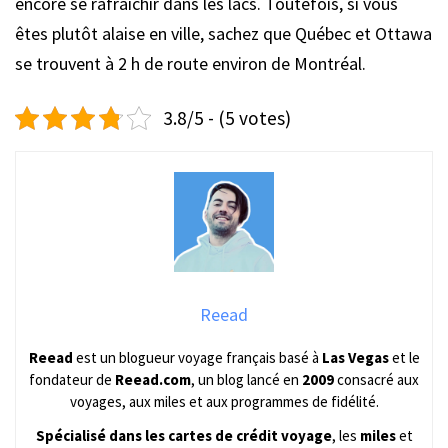
encore se rafraîchir dans les lacs. Toutefois, si vous
êtes plutôt alaise en ville, sachez que Québec et Ottawa
se trouvent à 2 h de route environ de Montréal.
3.8/5 - (5 votes)
Reead
Reead
est un blogueur voyage français basé à
Las Vegas
et le
fondateur de
Reead.com
, un blog lancé en
2009
consacré aux
voyages, aux miles et aux programmes de fidélité.
Spécialisé dans les cartes de crédit voyage
, les
miles
et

• • • •

PROBLEM —
With the pictures removed, return all the entries exactly.

ANSWER FOR THIS EXERCISE —
encore se rafraîchir dans les lacs. Toutefois, si vous
êtes plutôt alaise en ville, sachez que Québec et Ottawa
se trouvent à 2 h de route environ de Montréal.
3.8/5 - (5 votes)
Reead
Reead
est un blogueur voyage français basé à
Las Vegas
et le
fondateur de
Reead.com
, un blog lancé en
2009
consacré aux
voyages, aux miles et aux programmes de fidélité.
Spécialisé dans les cartes de crédit voyage
, les
miles
et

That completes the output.